Packt+ | Advance your knowledge in tech

You're reading from Web Scraping with Python

Product typeBook

Published inOct 2015

Reading LevelIntermediate

PublisherPackt

ISBN-139781782164364

Edition1st Edition

Languages

Python

Tools

Scrapy

Concepts

Data Mining

Author (1)

Richard Penman

Background research

Before diving into crawling a website, we should develop an understanding about the scale and structure of our target website. The website itself can help us through their robots.txt and Sitemap files, and there are also external tools available to provide further details such as Google Search and WHOIS.

Checking robots.txt

Most websites define a robots.txt file to let crawlers know of any restrictions about crawling their website. These restrictions are just a suggestion but good web citizens will follow them. The robots.txt file is a valuable resource to check before crawling to minimize the chance of being blocked, and also to discover hints about a website's structure. More information about the robots.txt protocol is available at http://www.robotstxt.org. The following code is the content of our example robots.txt, which is available at http://example.webscraping.com/robots.txt:

# section 1
User-agent: BadCrawler
Disallow: /

# section 2
User-agent: *
Crawl-delay: 5
Disallow: /trap

# section 3
Sitemap: http://example.webscraping.com/sitemap.xml

In section 1, the robots.txt file asks a crawler with user agent BadCrawler not to crawl their website, but this is unlikely to help because a malicious crawler would not respect robots.txt anyway. A later example in this chapter will show you how to make your crawler follow robots.txt automatically.

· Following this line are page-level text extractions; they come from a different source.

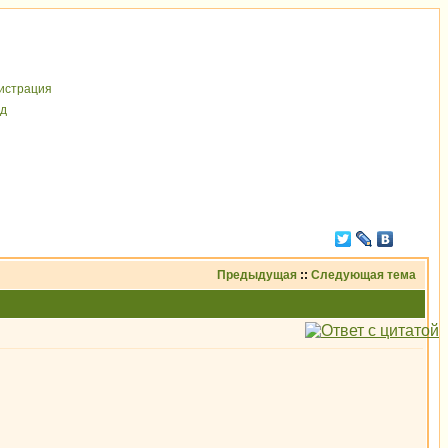
иcтрaция
д
Предыдущая
::
Следующая тема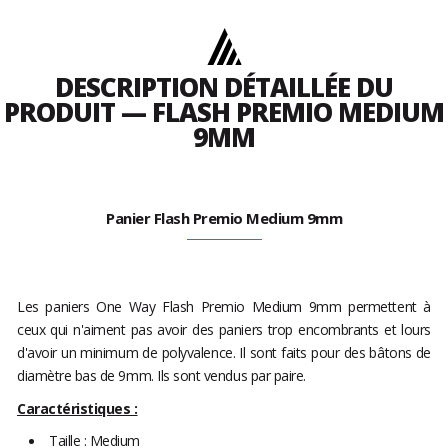
DESCRIPTION DÉTAILLÉE DU
PRODUIT — FLASH PREMIO MEDIUM
9MM
Panier Flash Premio Medium 9mm
Les paniers One Way Flash Premio Medium 9mm permettent à
ceux qui n'aiment pas avoir des paniers trop encombrants et lours
d'avoir un minimum de polyvalence. Il sont faits pour des bâtons de
diamètre bas de 9mm. Ils sont vendus par paire.
Caractéristiques :
Taille : Medium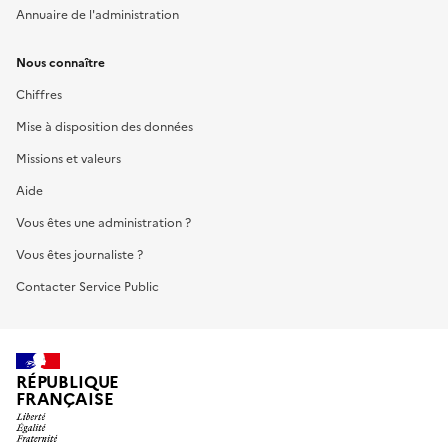
Annuaire de l'administration
Nous connaître
Chiffres
Mise à disposition des données
Missions et valeurs
Aide
Vous êtes une administration ?
Vous êtes journaliste ?
Contacter Service Public
RÉPUBLIQUE
FRANÇAISE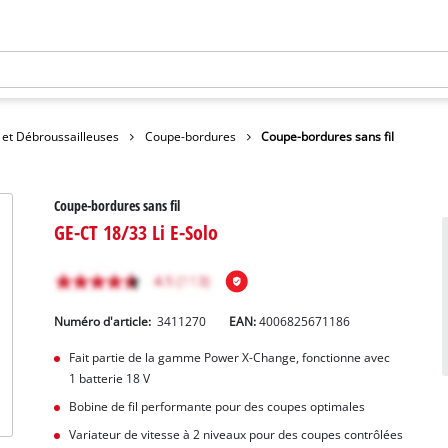
et Débroussailleuses
Coupe-bordures
Coupe-bordures sans fil
Coupe-bordures sans fil
GE-CT 18/33 Li E-Solo
Numéro d'article:
3411270
EAN:
4006825671186
Fait partie de la gamme Power X-Change, fonctionne avec
1 batterie 18 V
Bobine de fil performante pour des coupes optimales
Variateur de vitesse à 2 niveaux pour des coupes contrôlées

Section 2 specifies a crawl delay of 5 seconds between download requests for all User-Agents, which should be respected to avoid overloading their server. There is also a /trap link to try to block malicious crawlers who follow disallowed links. If you visit this link, the server will block your IP for one minute! A real website would block your IP for much longer, perhaps permanently, but then we could not continue with this example.

Section 3 defines a Sitemap file, which will be examined in the next section.

Examining the Sitemap

Sitemap files are provided by websites to help crawlers locate their updated content without needing to crawl every web page. For further details, the sitemap standard is defined at http://www.sitemaps.org/protocol.html. Here is the content of the Sitemap file discovered in the robots.txt file:

<?xml version="1.0" encoding="UTF-8"?>
<urlset xmlns="http://www.sitemaps.org/schemas/sitemap/0.9">
  <url><loc>http://example.webscraping.com/view/Afghanistan-1</loc></url>
  <url><loc>http://example.webscraping.com/view/Aland-Islands-2</loc></url>
  <url><loc>http://example.webscraping.com/view/Albania-3</loc></url>
  ...
</urlset>

This sitemap provides links to all the web pages, which will be used in the next section to build our first crawler. Sitemap files provide an efficient way to crawl a website, but need to be treated carefully because they are often missing, out of date, or incomplete.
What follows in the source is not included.